The two APAs have weighed in on these issues. In 2000, the American Psychiatric Association issued a position statement about SOCE with three recommendations:
- APA affirms its 1973 position that homosexuality per se is not a diagnosable mental disorder. Recent publicized efforts to repathologize homosexuality by claiming that it can be cured are often guided not by rigorous scientific or psychiatric research, but sometimes by religious and political forces opposed to full civil rights for gay men and lesbians. APA recommends that the APA respond quickly and appropriately as a scientific organization when claims that homosexuality is a curable illness are made by political or religious groups.
- As a general principle, a therapist should not determine the goal of treatment either coercively or through subtle influence. Psychotherapeutic modalities to convert or “repair” homosexuality are based on developmental theories whose scientific validity is questionable. Furthermore, anecdotal reports of “cures” are counterbalanced by anecdotal claims of psychological harm. In the last four decades, “reparative” therapists have not produced any rigorous scientific research to substantiate their claims of cure. Until there is such research available, APA recommends that ethical practitioners refrain from attempts to change individuals’ sexual orientation, keeping in mind the medical dictum to First, do no harm.
- The “reparative” therapy literature uses theories that make it difficult to formulate scientific selection criteria for their treatment modality. This literature not only ignores the impact of social stigma in motivating efforts to cure homosexuality, it is a literature that actively stigmatizes homosexuality as well. Reparative therapy literature also tends to overstate the treatment’s accomplishments while neglecting any potential risks to patients. APA encourages and supports research in the NIMH and the academic research community to further determine reparative therapy’s risks versus its benefits.

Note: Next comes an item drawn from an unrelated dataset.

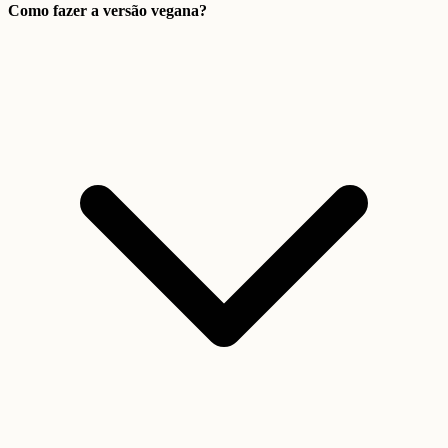
Como fazer a versão vegana?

In 2009, the American Psychological Association also issued a complex peer reviewed report on SOCE. Among its findings, the report:
- Affirms that same-sex sexual and romantic attractions, feelings, and behaviors are normal and positive variations of human sexuality regardless of sexual orientation identity;
- Reaffirms its position that homosexuality per se is not a mental disorder;
- Opposes portrayals of sexual minority youths and adults as mentally ill due to their sexual orientation;
- Concludes that there is insufficient evidence to support the use of psychological interventions to change sexual orientation;
- Encourages mental health professionals to avoid misrepresenting the efficacy of sexual orientation change efforts by promoting or promising change in sexual orientation; and
- Concludes that the benefits reported by participants in sexual orientation change efforts can be gained through approaches that do not attempt to change sexual orientation.